== Task to complete ==
Locate every line in the records below that holds the word "cotti" and return each one.

****

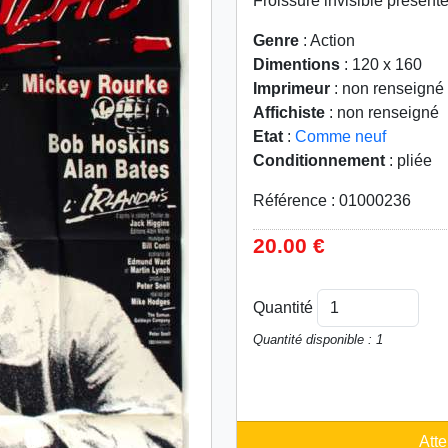
Froissure invisible présente
Genre
: Action
Dimentions
: 120 x 160
Imprimeur
: non renseigné
Affichiste
: non renseigné
Etat
:
Comme neuf
Conditionnement
: pliée
Référence : 01000236
20.00 €
Quantité
Quantité disponible : 1
Atte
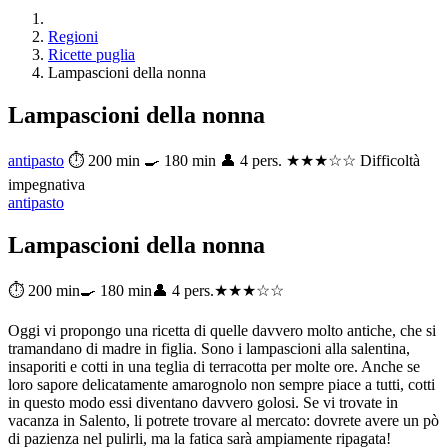
Regioni
Ricette puglia
Lampascioni della nonna
Lampascioni della nonna
antipasto
⏱ 200 min
🍳 180 min
👤 4 pers.
★★★☆☆ Difficoltà
impegnativa
antipasto
Lampascioni della nonna
⏱ 200 min
🍳 180 min
👤 4 pers.
★★★☆☆
Oggi vi propongo una ricetta di quelle davvero molto antiche, che si
tramandano di madre in figlia. Sono i lampascioni alla salentina,
insaporiti e cotti in una teglia di terracotta per molte ore. Anche se
loro sapore delicatamente amarognolo non sempre piace a tutti, cotti
in questo modo essi diventano davvero golosi. Se vi trovate in
vacanza in Salento, li potrete trovare al mercato: dovrete avere un pò
di pazienza nel pulirli, ma la fatica sarà ampiamente ripagata!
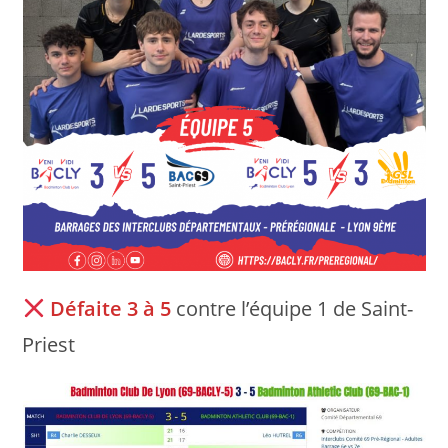
Défaite 3 à 5
contre l’équipe 1 de Saint-
Priest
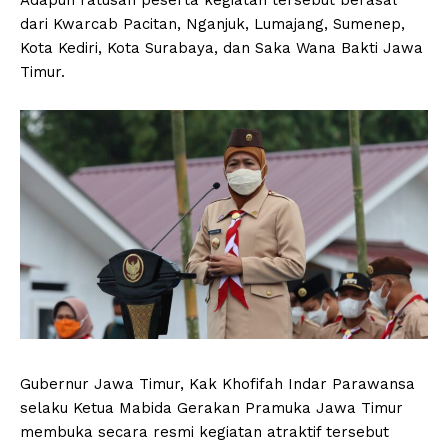
dari Kwarcab Pacitan, Nganjuk, Lumajang, Sumenep,
Kota Kediri, Kota Surabaya, dan Saka Wana Bakti Jawa
Timur.
Gubernur Jawa Timur, Kak Khofifah Indar Parawansa
selaku Ketua Mabida Gerakan Pramuka Jawa Timur
membuka secara resmi kegiatan atraktif tersebut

****

== Solution ==
insaporiti e cotti in una teglia di terracotta per molte ore. Anche se
loro sapore delicatamente amarognolo non sempre piace a tutti, cotti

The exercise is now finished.